We thought about termly goal setting. We thought about students thinking about how it was they were going to achieve their goals and how were they going to mark that or celebrate that at the end when they had actually achieved it. We then started experimenting with uploading audio. Because we thought that text was fine but wouldn’t it be good if we could actually capture student reflection in different ways. So we sat down with a microphone and Lucy who was one of our trial students at the time recorded her thinking about how she was making connections, how she was persevering and how she was taking risks. And we started getting these trial students to sort of blog a little about what they were doing on a daily basis, and what their learning was like, and how they were feeling about their learning and how it was moving on. And what we realised quite quickly was we were able to show growth in the quality of the reflections that students were doing. At the start it was quite shallow but overtime it became a lot deeper and students were actually reflecting a lot more deeply on what they were doing and we thought yes we want to harness that, that’s something we like, we want to be able to do this. We then started looking at e-reflections and thinking could we, as well as putting text up there could we put photos, could we grab other images, so we experimented with bringing images in and trying with a bit of video and trying to bring in things like inspiration documents that students had done. We started to see, the pattern we saw was we wanted to start students putting up learning that was happening at the time rather than waiting until they had finished something and they had completed a piece of work that had maybe taken two or three weeks to do. We wanted them to be able to put stuff up as they went along. So we started using the e-reflection tool to begin to get feedback. Students liked the idea of getting feedback both from their peers and from their parents. So we spent time and used the e-reflections to be able to harness feedback and feed forward from parents, peers and teachers. And with the e-reflections we thought yes that’s good but it all accumulates down the bottom and it doesn’t relate to what the student has actually been learning about. So once again we thought yes we like that idea but we’re not really happy with how it is presented.

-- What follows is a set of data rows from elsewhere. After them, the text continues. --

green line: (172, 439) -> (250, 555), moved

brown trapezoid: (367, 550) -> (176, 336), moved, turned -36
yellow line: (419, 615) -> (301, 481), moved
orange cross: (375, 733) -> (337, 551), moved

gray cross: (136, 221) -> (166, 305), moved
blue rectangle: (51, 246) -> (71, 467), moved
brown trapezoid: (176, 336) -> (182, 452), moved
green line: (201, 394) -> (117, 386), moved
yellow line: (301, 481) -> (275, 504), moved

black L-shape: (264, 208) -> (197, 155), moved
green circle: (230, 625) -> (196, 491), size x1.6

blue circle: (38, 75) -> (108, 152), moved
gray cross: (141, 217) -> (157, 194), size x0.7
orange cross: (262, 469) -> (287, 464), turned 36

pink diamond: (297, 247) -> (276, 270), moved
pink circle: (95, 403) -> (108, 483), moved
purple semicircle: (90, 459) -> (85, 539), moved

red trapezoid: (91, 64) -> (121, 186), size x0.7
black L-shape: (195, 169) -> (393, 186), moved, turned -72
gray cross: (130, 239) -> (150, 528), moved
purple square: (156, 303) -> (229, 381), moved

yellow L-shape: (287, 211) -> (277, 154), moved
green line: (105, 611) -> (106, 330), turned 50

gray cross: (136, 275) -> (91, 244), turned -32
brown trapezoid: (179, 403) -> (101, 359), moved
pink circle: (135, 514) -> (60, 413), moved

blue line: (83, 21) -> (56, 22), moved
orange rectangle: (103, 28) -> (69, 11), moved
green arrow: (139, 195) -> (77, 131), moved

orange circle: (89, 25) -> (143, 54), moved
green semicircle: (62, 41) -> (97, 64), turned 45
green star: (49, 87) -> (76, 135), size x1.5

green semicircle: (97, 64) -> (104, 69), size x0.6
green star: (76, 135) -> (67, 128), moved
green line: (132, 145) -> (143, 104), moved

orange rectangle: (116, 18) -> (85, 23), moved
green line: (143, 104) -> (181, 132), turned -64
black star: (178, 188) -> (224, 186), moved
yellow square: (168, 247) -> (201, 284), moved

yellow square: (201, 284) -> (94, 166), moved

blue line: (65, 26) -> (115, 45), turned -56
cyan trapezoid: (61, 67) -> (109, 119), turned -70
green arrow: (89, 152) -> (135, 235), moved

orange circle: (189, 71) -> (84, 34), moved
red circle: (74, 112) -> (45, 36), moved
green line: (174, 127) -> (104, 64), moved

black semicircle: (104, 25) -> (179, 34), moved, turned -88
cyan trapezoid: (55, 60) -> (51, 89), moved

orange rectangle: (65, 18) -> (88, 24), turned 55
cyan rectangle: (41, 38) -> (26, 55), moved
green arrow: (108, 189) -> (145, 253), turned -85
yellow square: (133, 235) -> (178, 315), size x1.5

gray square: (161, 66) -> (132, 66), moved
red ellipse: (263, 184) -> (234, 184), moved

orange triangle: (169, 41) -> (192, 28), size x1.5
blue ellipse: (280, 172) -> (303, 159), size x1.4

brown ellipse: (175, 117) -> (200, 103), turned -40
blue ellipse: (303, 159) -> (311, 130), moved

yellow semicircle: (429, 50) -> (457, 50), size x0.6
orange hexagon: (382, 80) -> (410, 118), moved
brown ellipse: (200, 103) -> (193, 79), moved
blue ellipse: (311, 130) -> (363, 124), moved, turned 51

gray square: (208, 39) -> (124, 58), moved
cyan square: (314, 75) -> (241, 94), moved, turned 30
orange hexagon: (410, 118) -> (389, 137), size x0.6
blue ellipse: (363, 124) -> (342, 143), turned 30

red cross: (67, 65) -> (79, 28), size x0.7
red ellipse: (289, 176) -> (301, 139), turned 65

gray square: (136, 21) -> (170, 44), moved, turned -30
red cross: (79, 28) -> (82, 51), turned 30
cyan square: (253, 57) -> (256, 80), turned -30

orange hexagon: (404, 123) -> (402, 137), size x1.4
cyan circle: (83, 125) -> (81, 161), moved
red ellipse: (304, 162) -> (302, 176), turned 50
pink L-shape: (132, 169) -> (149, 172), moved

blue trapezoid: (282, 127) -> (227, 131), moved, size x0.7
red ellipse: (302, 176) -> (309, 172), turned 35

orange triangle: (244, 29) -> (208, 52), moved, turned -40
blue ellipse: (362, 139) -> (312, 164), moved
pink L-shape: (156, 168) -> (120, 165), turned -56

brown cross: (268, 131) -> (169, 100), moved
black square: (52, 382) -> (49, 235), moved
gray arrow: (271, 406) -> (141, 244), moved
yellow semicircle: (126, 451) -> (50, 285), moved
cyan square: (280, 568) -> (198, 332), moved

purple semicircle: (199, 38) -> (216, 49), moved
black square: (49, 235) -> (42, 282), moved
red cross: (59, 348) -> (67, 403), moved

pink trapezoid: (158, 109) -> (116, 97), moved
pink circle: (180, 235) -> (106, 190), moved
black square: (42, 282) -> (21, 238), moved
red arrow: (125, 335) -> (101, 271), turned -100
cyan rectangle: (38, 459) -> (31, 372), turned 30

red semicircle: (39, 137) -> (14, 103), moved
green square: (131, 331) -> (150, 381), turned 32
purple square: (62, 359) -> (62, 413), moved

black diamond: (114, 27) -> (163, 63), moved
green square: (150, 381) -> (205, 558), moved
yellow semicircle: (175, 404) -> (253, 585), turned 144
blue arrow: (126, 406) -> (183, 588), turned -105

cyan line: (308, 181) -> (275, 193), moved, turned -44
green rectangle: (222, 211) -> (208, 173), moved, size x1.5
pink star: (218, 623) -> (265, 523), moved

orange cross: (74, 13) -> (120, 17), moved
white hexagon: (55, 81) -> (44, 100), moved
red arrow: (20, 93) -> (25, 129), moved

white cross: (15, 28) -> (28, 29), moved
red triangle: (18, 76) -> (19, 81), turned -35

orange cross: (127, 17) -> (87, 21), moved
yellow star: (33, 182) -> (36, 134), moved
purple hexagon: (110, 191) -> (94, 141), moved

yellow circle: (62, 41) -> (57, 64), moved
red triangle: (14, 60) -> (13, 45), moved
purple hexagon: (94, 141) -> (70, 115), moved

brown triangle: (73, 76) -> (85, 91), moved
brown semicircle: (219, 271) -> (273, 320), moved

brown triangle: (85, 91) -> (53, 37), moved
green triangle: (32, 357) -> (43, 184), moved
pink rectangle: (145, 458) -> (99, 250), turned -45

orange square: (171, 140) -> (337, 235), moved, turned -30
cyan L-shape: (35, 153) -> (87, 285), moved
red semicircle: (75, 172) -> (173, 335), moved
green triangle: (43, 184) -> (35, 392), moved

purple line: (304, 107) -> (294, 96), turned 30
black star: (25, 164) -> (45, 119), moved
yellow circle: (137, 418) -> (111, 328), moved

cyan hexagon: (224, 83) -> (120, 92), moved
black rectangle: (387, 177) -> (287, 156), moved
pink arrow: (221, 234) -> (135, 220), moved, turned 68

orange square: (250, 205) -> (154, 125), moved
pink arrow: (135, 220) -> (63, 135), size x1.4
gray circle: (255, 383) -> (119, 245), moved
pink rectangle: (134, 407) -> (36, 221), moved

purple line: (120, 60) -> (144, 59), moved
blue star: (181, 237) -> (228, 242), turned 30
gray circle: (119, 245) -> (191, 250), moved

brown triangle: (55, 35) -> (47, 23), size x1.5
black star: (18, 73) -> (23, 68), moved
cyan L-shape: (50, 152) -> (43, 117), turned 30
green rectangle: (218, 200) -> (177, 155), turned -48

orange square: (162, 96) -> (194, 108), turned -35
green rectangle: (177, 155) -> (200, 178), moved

Which brought us into thinking, what was it that we actually wanted out of an e-portfolio. And we decided that there were three main elements to it. The first one for us was that we wanted to show growth. We had shown that we could show growth in how students reflected on their learning. And so we thought we can use this to show growth in key competencies and to show growth in learning areas as well. We wanted to be able to inform the students’ learning. We wanted the students to be able to use this as a tool where it would help them have feedback and feed forward and to motivate them to move their learning on. And we also wanted to engage parents with things like assessment details, with attendance data, and more importantly, a window into the learning process that was actually happening in the classroom on a day to day basis.

At the time Sarah Martin and I sat down and put together a proposal and sent it off to the ministry, who were very, we’re very pleased to say they were able to help support the work that carried on. And we worked with Dave Braddock down at Knowledge Net to create what we decided was going to be called a learning journal. And it was sort of a bringing together, a synthesising of all the things we thought, yes these things worked really well and taking away all the things that don’t work. We were part of the original trial interoperability pilot between Musac and Knowledge Net. Trying very hard to move data from Musac into Knowledge Net and visa versa. But what was really exciting was the parents were then able to go into Knowledge Net and to change some details of things like phone numbers and addresses when they moved house and that would come back into our musac. Which we thought, yes we like that, it’s a good system.

So we had these two things, we had Musac, we had Knowledge Net, so we knew that those two things were going to take care of , down the bottom left here, the assessment and the attendance. So what we wanted to focus on was the learning process. We wanted a tool that got the parents into looking at the, engaged in the learning process, and a tool that would allow students to get feedback and feed forward from parents and from teachers and from their peers.

So we decided it needed to be an artefact based thing. We wanted students to be able to put in an artefact and we wanted them to choose the artefact. We wanted them to choose what it was they wanted to talk about and reflect on. We wanted to be able to get students to talk about it. We wanted their teachers to be able to reflect with them and help give them some feedback and feed forward. We wanted peers as well, some classroom buddies to help out with that. But particularly importantly we wanted the parents. We wanted the parents on board and being able to look at the learning that was actually happening in the classroom on a day-to-day basis.

We looked also at a lot of the literature around e-portfolios at the time and were really interested in the work that Nick Rate did as a part of his e-fellowship in looking at assessment for learning pedagogy and e-portfolios. We liked the idea that students could start off maybe with exemplars and then could create their own artefacts, they could put in maybe their first draft of writing. They didn’t need to wait until something was finished. We loved the idea of students being able to maybe do a brainstorm and put it in or do just a sketch or a first draft of a story or their first ideas and get some feedback on it. So then would engage them in the learning and move their learning on. And we wanted to have this feedback cycle as well before students moved on and went into the next part of their learning.

And this is now what it looks like. The student can choose a piece of work, this is an example of a piece of Comic Life, and then to be able to put their own student comments there underneath, their own reflections on what they were doing. The teacher can then add their own comments in about a bit of feedback and a bit of feed forward and a space for caregiver comments and also some peer comments. And what we’ve found very quickly some really key things about what students were writing to each other, what parents were writing to students, what teachers were writing to students and the reflections student had on their own learning as well, the students were able to upload pictures and just take pictures of their maths books and actually just take pictures of what their books look like and the learning that they had done just then in their books. And then get some feedback from their parents or from the teacher and actually starting putting their comments in. and it brought together all the elements and the things that we thought yes this reflects the learning that’s happening at Red Beach right now. It reflects the way we are teaching. It reflects the way we want the students to be talking about their learning and to be good life long learners.

We started getting some amazing feedback from parents, and parents engaging in conversations with the students that we hadn’t seen before. Something that was lacking in all the other portfolio applications on Knowledge Net was a kind of a window for the teacher to be able to get in very quickly and very easily to see what different students were doing. This one, we’ve got a nice little desktop here that shows you how many entries students have put in, when it was they last went in, when the teacher last went in, how many entries the teacher’s put in, if the caregivers have been in or not and there’s just one click and it takes you straight there. So it has made it very very easy for teachers to be quite quickly to be able to go in, to nip in and out of their reflections.